Particularly, what’s “[φ_0]”, “[bandpass]”, and “[dolby B+]”, and how do these apply to the term preceding them?

I’m also curious what the 5:2 encoder looks like. (I imagine Ls is encoded the same as 4:2 and Rs is encoded with the two [φ_N] terms swapped? But I’m totally guessing.)

sorry if that is a bit cryptic for others, for me it is not. this is the secret 110 pseudo code from the readme files of my quadrophony plug-ins from 2003, which is more verbose than a simple math formula to give you (no, pardon: me) a better picture of what happens and why.

phi is the “relative phase” and phi 0 means that you only take the real output from the transform. and as you can see i also prefer to think of 270° instead of the more common “-90°”

if you would implement that with max or java “L phi 0 plus R phi 180” would simply be “L minus R”, because a phase shift of 180 degrees can be reached by inversion and adding -x is the same as deducting x…

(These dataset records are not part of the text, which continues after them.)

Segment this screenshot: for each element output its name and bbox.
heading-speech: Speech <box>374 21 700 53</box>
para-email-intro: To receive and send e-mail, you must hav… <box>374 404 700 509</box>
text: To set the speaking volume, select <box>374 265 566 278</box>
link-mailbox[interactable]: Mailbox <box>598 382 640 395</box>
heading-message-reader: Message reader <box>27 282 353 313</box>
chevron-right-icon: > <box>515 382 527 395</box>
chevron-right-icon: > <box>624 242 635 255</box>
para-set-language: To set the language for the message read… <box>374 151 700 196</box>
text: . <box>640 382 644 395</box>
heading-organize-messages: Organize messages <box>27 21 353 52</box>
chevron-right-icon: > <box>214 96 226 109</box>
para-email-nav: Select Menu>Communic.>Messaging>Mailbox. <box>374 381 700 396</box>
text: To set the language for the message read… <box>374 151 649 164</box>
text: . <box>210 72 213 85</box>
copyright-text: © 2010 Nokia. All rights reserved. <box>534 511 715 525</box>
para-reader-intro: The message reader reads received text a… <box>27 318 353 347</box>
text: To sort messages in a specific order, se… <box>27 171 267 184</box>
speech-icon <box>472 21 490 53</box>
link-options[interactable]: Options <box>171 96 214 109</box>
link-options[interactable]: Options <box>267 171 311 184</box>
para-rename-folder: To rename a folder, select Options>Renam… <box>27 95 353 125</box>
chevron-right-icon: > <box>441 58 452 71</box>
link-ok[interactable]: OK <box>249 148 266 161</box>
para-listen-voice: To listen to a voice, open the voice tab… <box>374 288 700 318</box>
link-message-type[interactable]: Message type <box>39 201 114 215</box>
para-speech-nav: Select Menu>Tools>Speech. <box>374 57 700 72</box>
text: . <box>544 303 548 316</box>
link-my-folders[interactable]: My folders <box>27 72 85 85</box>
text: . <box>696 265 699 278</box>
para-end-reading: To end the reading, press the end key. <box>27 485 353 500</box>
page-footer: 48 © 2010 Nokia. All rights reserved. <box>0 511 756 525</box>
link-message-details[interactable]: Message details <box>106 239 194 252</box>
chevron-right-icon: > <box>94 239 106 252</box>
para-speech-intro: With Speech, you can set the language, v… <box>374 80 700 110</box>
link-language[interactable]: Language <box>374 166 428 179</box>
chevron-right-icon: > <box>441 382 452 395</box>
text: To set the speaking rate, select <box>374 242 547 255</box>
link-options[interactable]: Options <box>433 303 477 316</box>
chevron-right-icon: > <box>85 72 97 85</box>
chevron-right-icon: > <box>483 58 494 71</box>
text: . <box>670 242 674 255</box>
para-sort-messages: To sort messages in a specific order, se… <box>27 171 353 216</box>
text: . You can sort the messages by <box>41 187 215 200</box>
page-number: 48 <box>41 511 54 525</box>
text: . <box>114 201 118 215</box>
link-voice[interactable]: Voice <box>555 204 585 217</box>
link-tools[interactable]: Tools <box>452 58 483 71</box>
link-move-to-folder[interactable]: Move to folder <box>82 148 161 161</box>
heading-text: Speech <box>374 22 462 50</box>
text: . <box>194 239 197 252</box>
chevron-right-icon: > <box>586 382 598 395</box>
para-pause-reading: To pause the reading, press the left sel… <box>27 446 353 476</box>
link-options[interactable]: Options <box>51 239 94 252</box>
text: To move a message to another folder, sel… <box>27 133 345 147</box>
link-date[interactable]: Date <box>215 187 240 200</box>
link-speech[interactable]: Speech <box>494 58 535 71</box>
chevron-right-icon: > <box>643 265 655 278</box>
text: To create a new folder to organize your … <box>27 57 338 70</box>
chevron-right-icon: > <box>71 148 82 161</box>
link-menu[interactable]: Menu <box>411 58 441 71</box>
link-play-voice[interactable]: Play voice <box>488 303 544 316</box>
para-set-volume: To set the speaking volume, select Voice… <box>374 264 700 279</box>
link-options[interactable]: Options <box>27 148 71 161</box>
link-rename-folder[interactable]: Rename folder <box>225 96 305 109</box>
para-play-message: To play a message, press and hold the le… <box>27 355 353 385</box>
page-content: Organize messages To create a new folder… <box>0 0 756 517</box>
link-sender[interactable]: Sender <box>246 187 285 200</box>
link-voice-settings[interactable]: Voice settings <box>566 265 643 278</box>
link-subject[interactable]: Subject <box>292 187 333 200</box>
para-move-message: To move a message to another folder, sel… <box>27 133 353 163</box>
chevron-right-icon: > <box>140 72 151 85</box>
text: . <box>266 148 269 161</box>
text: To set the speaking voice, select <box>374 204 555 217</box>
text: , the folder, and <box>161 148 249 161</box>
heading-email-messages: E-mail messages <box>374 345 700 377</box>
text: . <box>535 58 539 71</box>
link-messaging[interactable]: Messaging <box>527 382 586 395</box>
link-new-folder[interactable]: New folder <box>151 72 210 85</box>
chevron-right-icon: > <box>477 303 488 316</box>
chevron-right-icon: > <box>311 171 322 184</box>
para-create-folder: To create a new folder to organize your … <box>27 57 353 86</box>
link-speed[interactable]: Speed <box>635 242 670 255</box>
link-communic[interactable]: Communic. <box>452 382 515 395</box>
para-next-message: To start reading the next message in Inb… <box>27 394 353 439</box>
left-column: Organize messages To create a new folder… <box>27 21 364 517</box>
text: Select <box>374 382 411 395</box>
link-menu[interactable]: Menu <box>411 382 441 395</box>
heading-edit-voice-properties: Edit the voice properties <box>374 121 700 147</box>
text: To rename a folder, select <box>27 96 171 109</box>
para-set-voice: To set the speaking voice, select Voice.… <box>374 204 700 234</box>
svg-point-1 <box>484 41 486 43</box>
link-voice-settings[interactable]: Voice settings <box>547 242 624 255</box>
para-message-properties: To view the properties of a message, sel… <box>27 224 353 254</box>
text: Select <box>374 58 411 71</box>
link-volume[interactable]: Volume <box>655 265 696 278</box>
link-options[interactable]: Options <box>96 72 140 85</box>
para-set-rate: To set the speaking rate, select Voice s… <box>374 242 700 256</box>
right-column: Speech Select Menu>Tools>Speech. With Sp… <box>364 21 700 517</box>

doby b+ stands for “modified dolby b” and it applies to the formula by adding is wherever you want, i.e. you can put it before or after the weighting “√2 times 0.5” (= 0.707107) which means basically “minus 3 decibel”.

the “modified dolby B” was usually in the analog decoder and consists of a special form of compressor, noisegate, corrected for yet another -3db unless you awere using weaker speakers. you mainly needed it for analog sound in cinemas.

while we are on it, you can also add a haas delay for the surround channel in the decoder. not in the studio, where you sit in the hotspot, but at home, where you sit with the back at the wall.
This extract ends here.